THE WILD DUCK
Almeida Theatre. Until 1 December. Tickets: 020 7359 4404
BACK in the 1970s I was lucky enough to see Swedish director Ingmar Bergman’s stage production of The Wild Duck starring Max von Sydow. So it was with some trepidation that I approached Robert Icke’s new adaptation of Henrik Ibsen’s rarely performed play.
When Gregory Woods (Kevin Harvey), the prodigal son of wealthy industrialist Charles Woods (Nicholas Day), enters clutching a microphone and launches into a Chorus-like explanation of the events we are about to witness, my heart sinks.
He throws in questions about truth as well as uncomfortable facts about Ibsen’s illicit love life. So far, so meta-theatre.
But as the narrative takes hold, it is clear that we are being lured into a domestic drama of magnificent complexity.
It is set largely in the house and photographic studio of Gregory’s old school friend James Ekdal (Edward Hogg). He lives with his wife Gina (Lyndsey Marshal), young daughter Hedwig (Clara Read, alternating with Grace Doherty) and James’s father Francis (Nicholas Farrell). But beneath the forced domestic gaiety they are living hand-to-mouth.
James is a neurotic dreamer whose over-bright demeanour hides seething resentment. Gina handles the family finances and Hedwig keeps a DIY forest in the attic complete with rabbits and a wild duck, rescued after being wounded by Francis.
During a 15-year absence, sanctimonious Gregory seems to have undergone some kind of conversion into an archaeologist of truth.
As he excavates the secrets of the past, the family begins to unravel.
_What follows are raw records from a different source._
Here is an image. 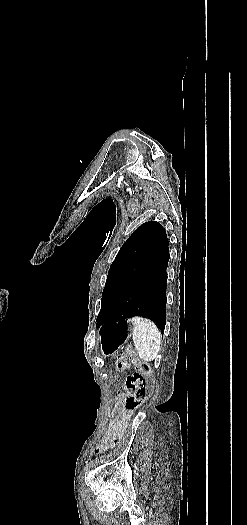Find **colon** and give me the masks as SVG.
<instances>
[{
  "mask_svg": "<svg viewBox=\"0 0 247 525\" xmlns=\"http://www.w3.org/2000/svg\"><path fill=\"white\" fill-rule=\"evenodd\" d=\"M130 365H134L139 371L127 378V386L135 390L133 394H127L124 397V407L132 412L135 411L141 403L147 398L152 366L140 360L133 348L127 347L117 356V363L114 365L116 372H122Z\"/></svg>",
  "mask_w": 247,
  "mask_h": 525,
  "instance_id": "obj_1",
  "label": "colon"
}]
</instances>
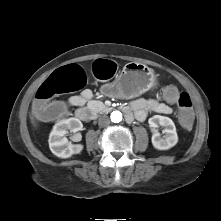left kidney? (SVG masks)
<instances>
[{"instance_id":"5707ae66","label":"left kidney","mask_w":221,"mask_h":221,"mask_svg":"<svg viewBox=\"0 0 221 221\" xmlns=\"http://www.w3.org/2000/svg\"><path fill=\"white\" fill-rule=\"evenodd\" d=\"M148 123L152 128V144L158 150H168L178 142V136L174 122L166 116L155 115L149 118ZM158 126L164 127L163 136L156 129Z\"/></svg>"}]
</instances>
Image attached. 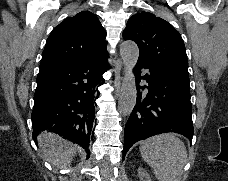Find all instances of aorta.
<instances>
[{"label":"aorta","instance_id":"aorta-1","mask_svg":"<svg viewBox=\"0 0 228 181\" xmlns=\"http://www.w3.org/2000/svg\"><path fill=\"white\" fill-rule=\"evenodd\" d=\"M120 55L126 68V74L119 94L118 111L122 116H128L135 106L137 97L133 69L139 58V49L134 42L124 41L120 45Z\"/></svg>","mask_w":228,"mask_h":181}]
</instances>
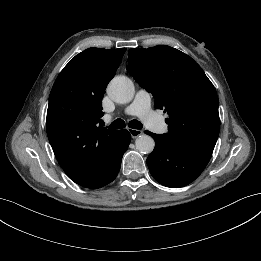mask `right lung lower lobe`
<instances>
[{
	"label": "right lung lower lobe",
	"mask_w": 261,
	"mask_h": 261,
	"mask_svg": "<svg viewBox=\"0 0 261 261\" xmlns=\"http://www.w3.org/2000/svg\"><path fill=\"white\" fill-rule=\"evenodd\" d=\"M130 139V133L127 130H122L103 165L92 176L77 184L86 188L97 189L112 182L120 170L121 160L129 146Z\"/></svg>",
	"instance_id": "98d812e1"
}]
</instances>
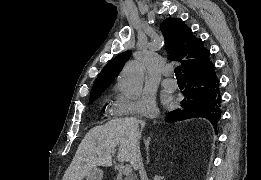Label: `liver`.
Returning <instances> with one entry per match:
<instances>
[{"label": "liver", "instance_id": "1", "mask_svg": "<svg viewBox=\"0 0 261 180\" xmlns=\"http://www.w3.org/2000/svg\"><path fill=\"white\" fill-rule=\"evenodd\" d=\"M139 124L144 128V122L137 118H115L89 130L74 156L68 180H83L96 166H112L116 150L119 162H130L132 168H136L142 134Z\"/></svg>", "mask_w": 261, "mask_h": 180}]
</instances>
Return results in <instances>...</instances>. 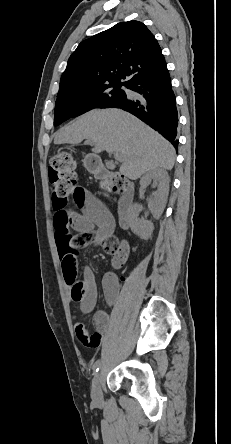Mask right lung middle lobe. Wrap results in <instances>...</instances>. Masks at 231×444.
I'll list each match as a JSON object with an SVG mask.
<instances>
[{"instance_id": "1", "label": "right lung middle lobe", "mask_w": 231, "mask_h": 444, "mask_svg": "<svg viewBox=\"0 0 231 444\" xmlns=\"http://www.w3.org/2000/svg\"><path fill=\"white\" fill-rule=\"evenodd\" d=\"M123 83H112L86 89L64 92L57 95L54 125L58 126L69 118L79 116L94 108L111 107L127 97Z\"/></svg>"}]
</instances>
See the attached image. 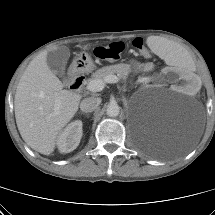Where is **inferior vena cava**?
Masks as SVG:
<instances>
[{
    "instance_id": "602c4592",
    "label": "inferior vena cava",
    "mask_w": 215,
    "mask_h": 215,
    "mask_svg": "<svg viewBox=\"0 0 215 215\" xmlns=\"http://www.w3.org/2000/svg\"><path fill=\"white\" fill-rule=\"evenodd\" d=\"M100 103H101L100 98L96 97L85 98L84 100H82L80 104V109L85 113L92 112L95 109H97Z\"/></svg>"
}]
</instances>
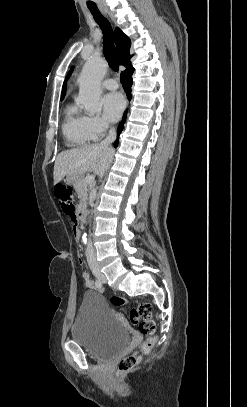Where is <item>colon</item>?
Segmentation results:
<instances>
[{
	"label": "colon",
	"mask_w": 247,
	"mask_h": 407,
	"mask_svg": "<svg viewBox=\"0 0 247 407\" xmlns=\"http://www.w3.org/2000/svg\"><path fill=\"white\" fill-rule=\"evenodd\" d=\"M55 195L59 199L62 211L71 216L74 214V202L72 188L65 184L55 186ZM112 303L115 306H124L128 304V299L124 296L115 295L112 297ZM129 320L132 324L138 325L140 331L147 336L143 342L140 353L131 354L122 358L119 363L117 373L119 376L133 370L140 362L141 355L148 354L156 342L155 323L153 320L152 307L148 303H143L136 308H132L129 313Z\"/></svg>",
	"instance_id": "obj_1"
}]
</instances>
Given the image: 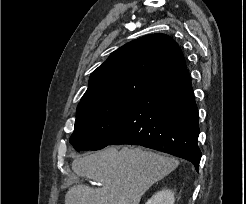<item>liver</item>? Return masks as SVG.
I'll list each match as a JSON object with an SVG mask.
<instances>
[{
	"label": "liver",
	"instance_id": "1",
	"mask_svg": "<svg viewBox=\"0 0 246 204\" xmlns=\"http://www.w3.org/2000/svg\"><path fill=\"white\" fill-rule=\"evenodd\" d=\"M178 165L173 157L139 147H108L72 162L78 176L105 185H74L65 195V204H139L143 194Z\"/></svg>",
	"mask_w": 246,
	"mask_h": 204
}]
</instances>
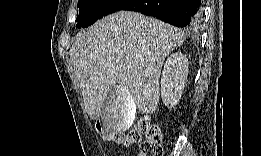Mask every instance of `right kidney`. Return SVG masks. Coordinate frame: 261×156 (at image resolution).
I'll use <instances>...</instances> for the list:
<instances>
[{"label":"right kidney","mask_w":261,"mask_h":156,"mask_svg":"<svg viewBox=\"0 0 261 156\" xmlns=\"http://www.w3.org/2000/svg\"><path fill=\"white\" fill-rule=\"evenodd\" d=\"M188 76V59L175 52L165 62L161 76V98L165 106L173 107L181 98Z\"/></svg>","instance_id":"right-kidney-1"}]
</instances>
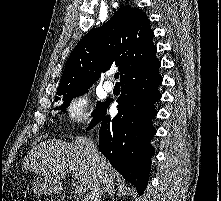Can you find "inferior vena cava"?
I'll use <instances>...</instances> for the list:
<instances>
[{"label":"inferior vena cava","instance_id":"1","mask_svg":"<svg viewBox=\"0 0 221 201\" xmlns=\"http://www.w3.org/2000/svg\"><path fill=\"white\" fill-rule=\"evenodd\" d=\"M90 149L93 156V162L94 164H96L95 160L97 157V148L94 145L93 141H90ZM100 186H101L100 173L99 171H96V173H94L93 182L91 184L90 193L88 195V201H98Z\"/></svg>","mask_w":221,"mask_h":201}]
</instances>
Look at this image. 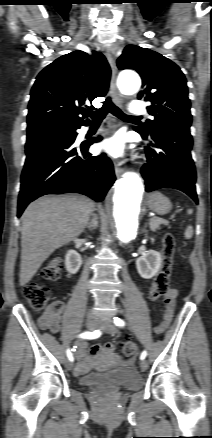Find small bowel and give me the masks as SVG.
I'll list each match as a JSON object with an SVG mask.
<instances>
[{
  "label": "small bowel",
  "instance_id": "small-bowel-1",
  "mask_svg": "<svg viewBox=\"0 0 212 438\" xmlns=\"http://www.w3.org/2000/svg\"><path fill=\"white\" fill-rule=\"evenodd\" d=\"M178 296V292L174 288H169L167 293L164 295L163 304L164 309L162 313L161 321L155 326L154 330L156 333H163L168 326L170 325L175 305L176 299ZM64 311V304L61 301H55L51 303L43 315L40 318V324L44 329H47L51 333H57L60 328L61 317ZM115 346L113 344H105L101 346L99 344L93 345L90 348V353L87 356L86 354V345L83 342L78 343L76 355L78 359H80V363L76 366L74 370L75 375H82L89 371L91 366V358L97 356L101 352H112L114 351Z\"/></svg>",
  "mask_w": 212,
  "mask_h": 438
}]
</instances>
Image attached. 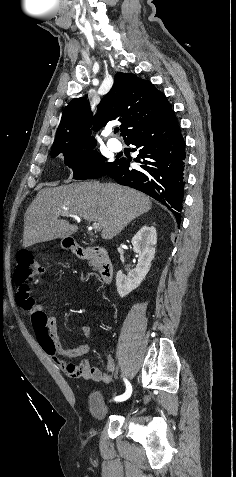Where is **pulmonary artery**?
<instances>
[{
  "instance_id": "obj_1",
  "label": "pulmonary artery",
  "mask_w": 236,
  "mask_h": 477,
  "mask_svg": "<svg viewBox=\"0 0 236 477\" xmlns=\"http://www.w3.org/2000/svg\"><path fill=\"white\" fill-rule=\"evenodd\" d=\"M109 148L114 151H118L121 148V143L115 138H109L107 141Z\"/></svg>"
}]
</instances>
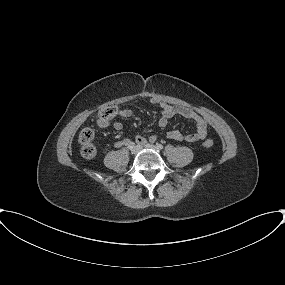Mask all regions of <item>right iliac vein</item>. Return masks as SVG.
<instances>
[{"label": "right iliac vein", "mask_w": 285, "mask_h": 285, "mask_svg": "<svg viewBox=\"0 0 285 285\" xmlns=\"http://www.w3.org/2000/svg\"><path fill=\"white\" fill-rule=\"evenodd\" d=\"M140 150L139 146H135L133 149H131L132 154H136Z\"/></svg>", "instance_id": "right-iliac-vein-1"}]
</instances>
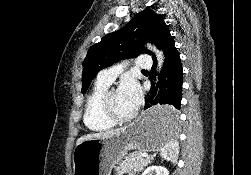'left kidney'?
Instances as JSON below:
<instances>
[{
	"instance_id": "5707ae66",
	"label": "left kidney",
	"mask_w": 251,
	"mask_h": 175,
	"mask_svg": "<svg viewBox=\"0 0 251 175\" xmlns=\"http://www.w3.org/2000/svg\"><path fill=\"white\" fill-rule=\"evenodd\" d=\"M142 175H169V171L162 165H150L143 171Z\"/></svg>"
}]
</instances>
This is a house the closets of which contain more skeletons than clothes.
Gregory’s brutal father is the missing link between Gina, whose past association with him throws up distressing secrets, Hedwig’s early onset macular
degeneration and old Ekdal’s secret pension. And Ibsen questions whether it is better to live a contented life based on lies rather than risk exposing truths that might prove catastrophic.
The cast is superb, particularly Farrell’s Ekdal, hiding his bottles of booze like a guilty child, and his story of the rescue of the wounded duck is mesmerising.
Writer/director Icke delivers a contemporary adaptation that is neither anachronistic nor self-consciously modern. And when the attic is finally revealed in a stunning coup-de-théâtre, it is the prelude to a tragedy that is as shocking as it is inevitable.
Nothing could equal Bergman’s traditional production. But this can stand alongside it with its head held high.